Actually, it’s headed for a scrapheap somewhere in California, but, regardless, after years of problems that no one was able to fix, the engine known as the Little Engine That Couldn’t has finally chugged its last chug. Guilford County, which remains determined to get a train ride up and running at Northeast Park, is instead purchasing a “like new” 2015 engine for $10,000 – a heavily discounted price. County officials say the 2015 engine would normally cost about $150,000.

The hope is that moving on to a new engine, along with track repairs at Northeast Park, will finally result in a train attraction that park visitors can enjoy.

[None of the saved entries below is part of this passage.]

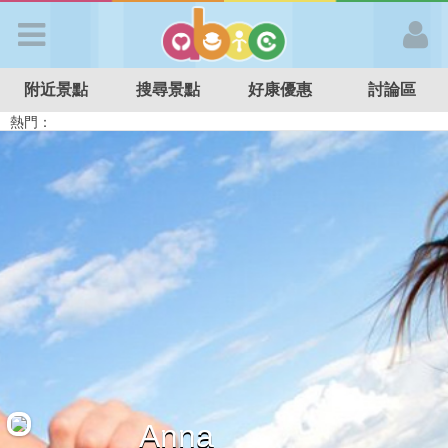
歡迎加入
附近景點
搜尋景點
好康優惠
討論區
APP登入
熱門：
溜滑梯民宿
觀光工廠
DIY摘果
日本親子景點
特色遊戲場
親子住房優惠
台北親子餐廳
溫泉泡湯SPA
首 頁
搜尋景點
好康優惠
最新消息
最新留言
Anna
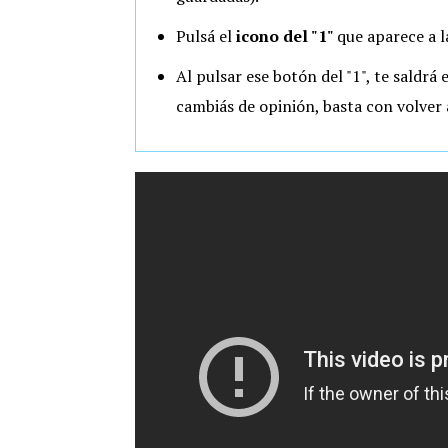
Pulsá el
icono del "1"
que aparece a l
Al pulsar ese botón del "1", te saldrá e
cambiás de opinión, basta con volver 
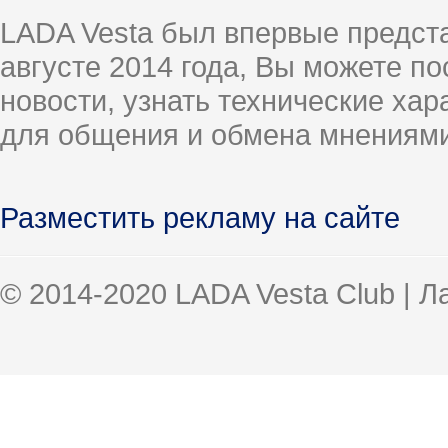
LADA Vesta был впервые предст
августе 2014 года, Вы можете п
новости, узнать технические ха
для общения и обмена мнениями
Разместить рекламу на сайте
© 2014-2020 LADA Vesta Club | 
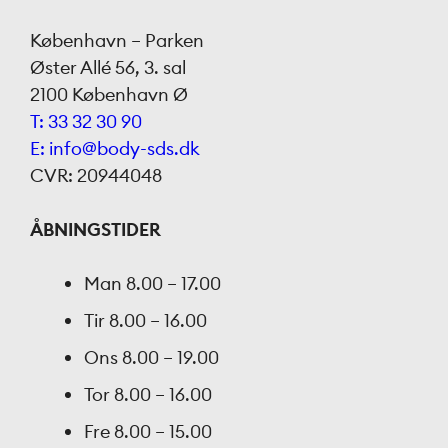
København – Parken
Øster Allé 56, 3. sal
2100 København Ø
T: 33 32 30 90
E: info@body-sds.dk
CVR: 20944048
ÅBNINGSTIDER
Man
8.00 – 17.00
Tir
8.00 – 16.00
Ons
8.00 – 19.00
Tor
8.00 – 16.00
Fre
8.00 – 15.00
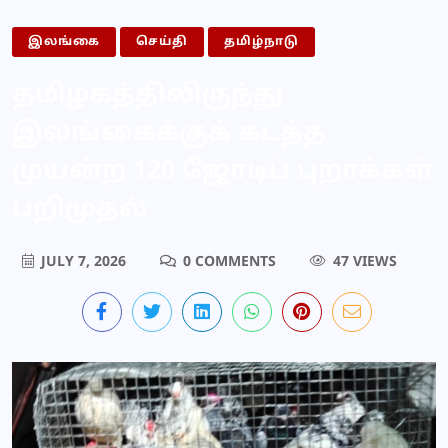
இலங்கை
செய்தி
தமிழ்நாடு
தமிழகத்திலிருந்து
இலங்கைக்குக் கடத்த
முயன்ற 120 ஜோடிப் புறாக்கள்
பறிமுதல்
JULY 7, 2026
0 COMMENTS
47 VIEWS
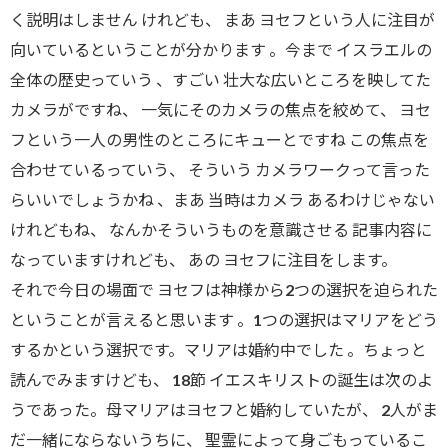
く説明はしません けれども、 まあ ヨセフという人に注目が
向いているということが分かります 。今まで イスラエルの
全体の歴史っていう 、すごい 壮大な広いところを映してた
カメラがですね、 一気にそのカメラの焦点を絞めて、 ヨセ
フという一人の男性のところにキューとですね この焦点を
合わせているっていう、 そういう カメラワークって言った
らいいでしょうかね 、まあ 当時はカメラ あるわけじゃない
けれどもね、 なんかそういうものを意識させる 記事内容に
なっていますけれども、 あの ヨセフに注目をします。
それで今日の場面で ヨセフは神様から2つの選択を迫られた
ということが言えると思います 。1つの選択はマリアをどう
するかという選択です。マリアは婚約中でした 。ちょっと
読んでみますけども、 18節 イエスキリストの誕生は次のよ
うであった。母マリアはヨセフと婚約していたが、 2人がま
だ一緒にならないうちに、 聖霊によって身ごもっているこ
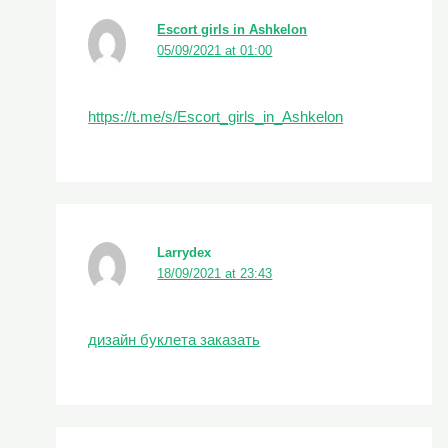
Escort girls in Ashkelon
05/09/2021 at 01:00
https://t.me/s/Escort_girls_in_Ashkelon
Larrydex
18/09/2021 at 23:43
дизайн буклета заказать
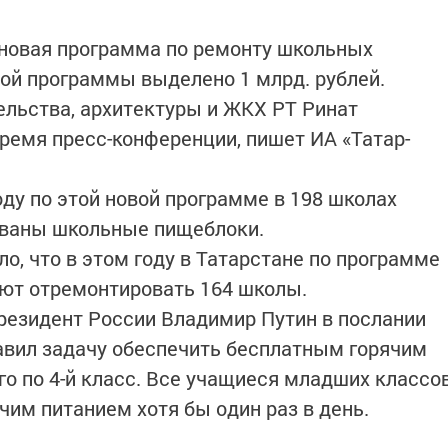
 новая программа по ремонту школьных
ой программы выделено 1 млрд. рублей.
льства, архитектуры и ЖКХ РТ Ринат
время пресс-конференции, пишет ИА «Татар-
оду по этой новой программе в 198 школах
ованы школьные пищеблоки.
о, что в этом году в Татарстане по программе
уют отремонтировать 164 школы.
Президент России Владимир Путин в послании
вил задачу обеспечить бесплатным горячим
го по 4-й класс. Все учащиеся младших классо
им питанием хотя бы один раз в день.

In July 2016, the Guilford County Board of Commissioners voted reluctantly to spend $63,000 to save the troubled train. At that time, it was estimated that fixing the train track at Northeast Park would cost about $16,000 and engine repairs would run about $47,000. Guilford County chose Diesel Engine and Heavy Equipment of Burlington to fix the train. However, when Diesel Engine contacted Katiland Trains – the California-based company that sold the train to the county and now operates under the name Western Train Co. – Western offered to come get the train, repair it at no charge and return it to Guilford County in running condition within 90 days, which meant the train should have been back by November 2017.

The county has been waiting on the return of the engine and cars ever since. However, now Guilford County will be receiving the new engine instead. The $10,000 needed to purchase the new engine was available since the county didn’t have to spend much of the $47,000 originally approved for the train repair.

Once the good-as-new train arrives, there’s still the question of the tracks, which have been another part of the problem at the park. The county will begin repair on the tracks once the new train is delivered. Given the history of the project, no one in Guilford County government is willing to predict when the ride will finally be up and running, but the track repair work is expected to take about 60 days and, if everything goes well – a huge if – children could be enjoying the wind in their hair from open car train rides on the Fourth of July weekend. Or, of course, maybe not.

State inspectors have also decided the county must build a fence around the tracks. In previous years, that wasn’t mentioned by state inspectors but county officials said state inspectors now say that was an oversight before and the fence must be added for safety. That will add to the cost of getting the new train up and running, but that cost – like the cost of buying the engine – should be covered by the $63,000 approved by the commissioners last year for train and track repairs.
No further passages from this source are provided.